• WORK TO BE COMPLETED: Going through the data below, tally every line where the string "Singlemuslim" occurs, then give only the tally.

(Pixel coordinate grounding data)
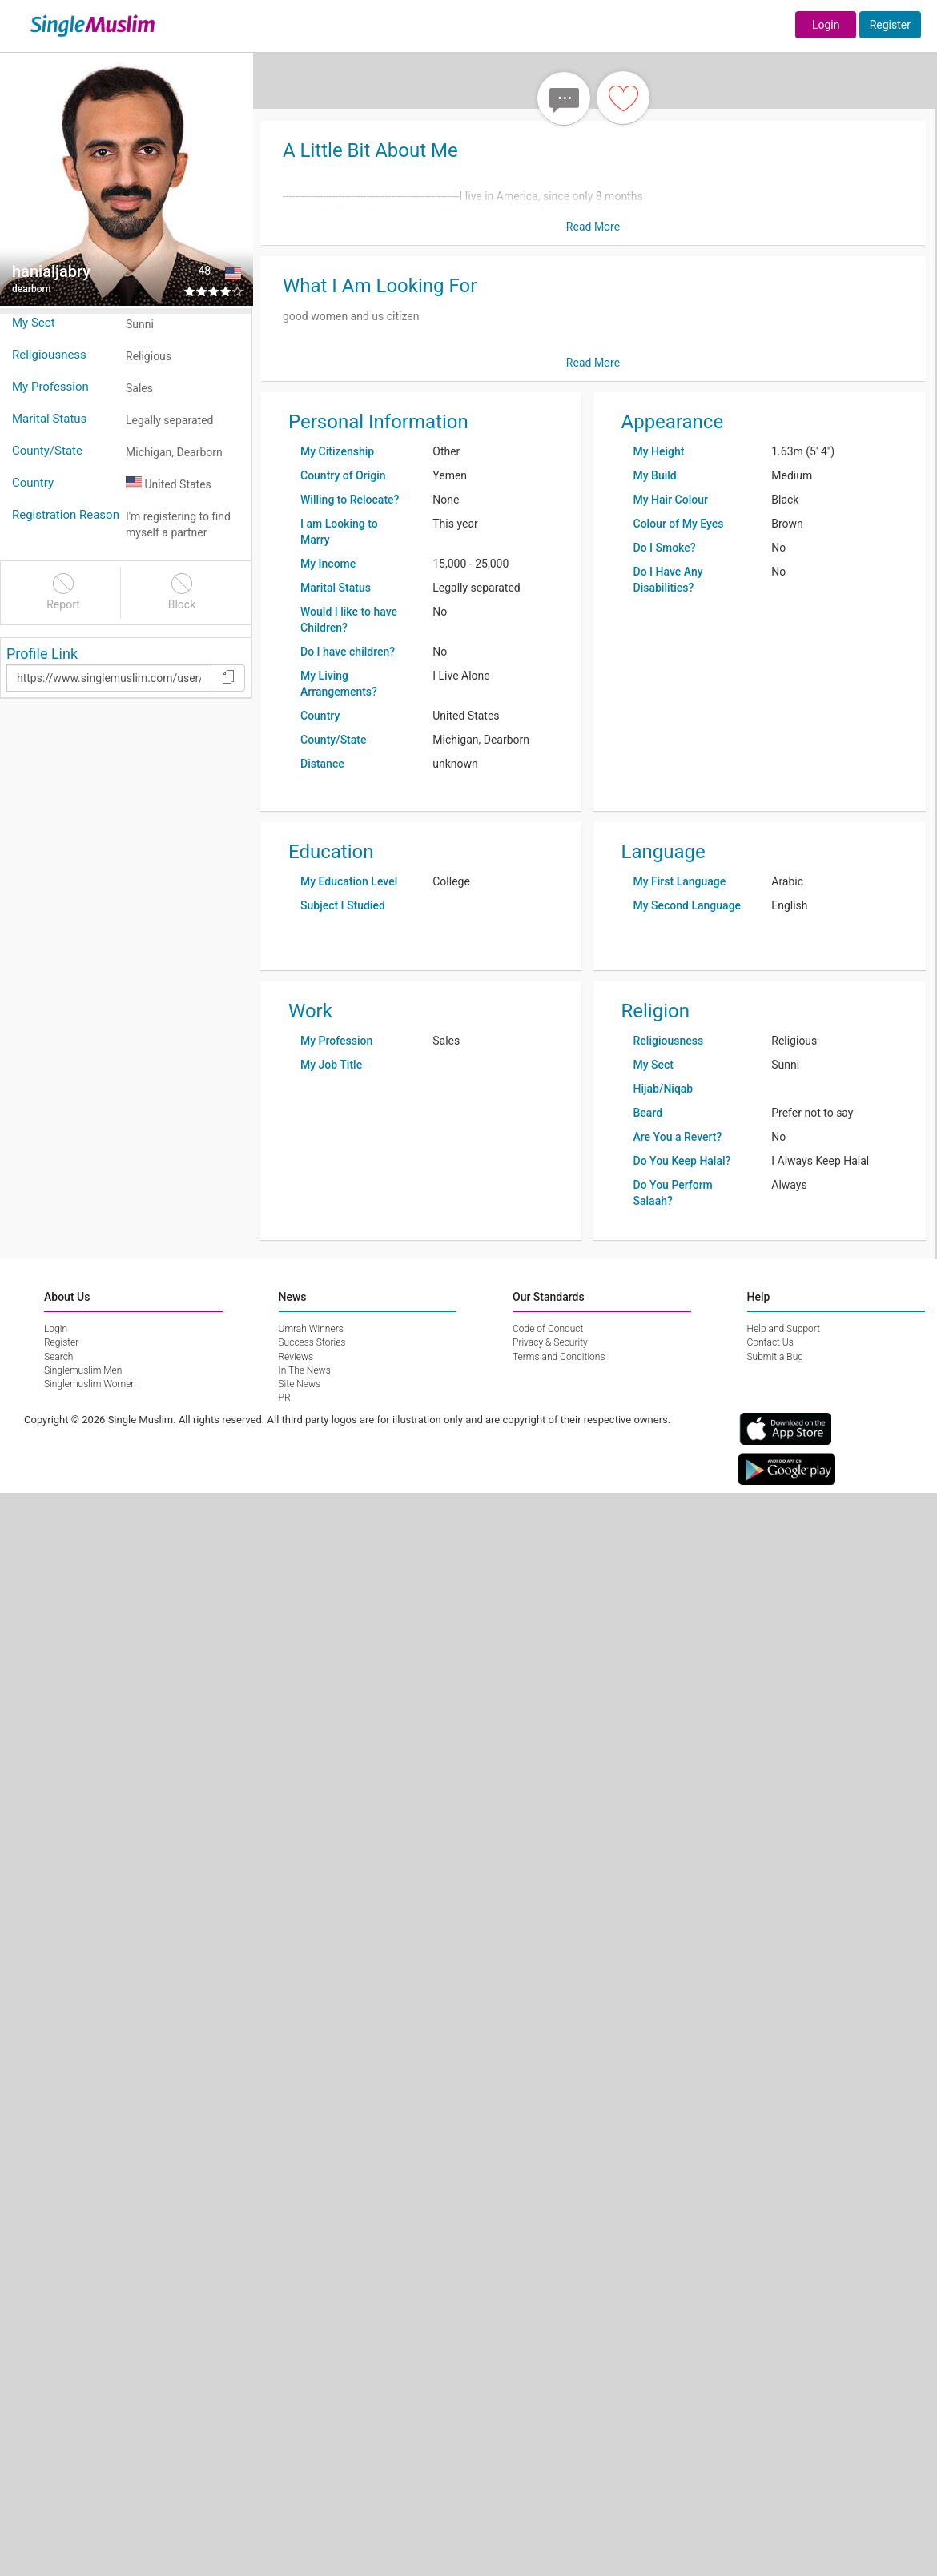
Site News (300, 1384)
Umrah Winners (311, 1328)
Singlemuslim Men (83, 1370)
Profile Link (42, 653)
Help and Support (784, 1328)
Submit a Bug (775, 1356)
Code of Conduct (548, 1328)
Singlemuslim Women (90, 1384)
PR (285, 1397)
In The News (305, 1370)
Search (58, 1356)
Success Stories (312, 1342)
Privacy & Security (550, 1342)
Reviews (296, 1356)
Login (826, 24)
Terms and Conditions (559, 1356)
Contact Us (770, 1342)
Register (890, 24)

• RESPONSE: 2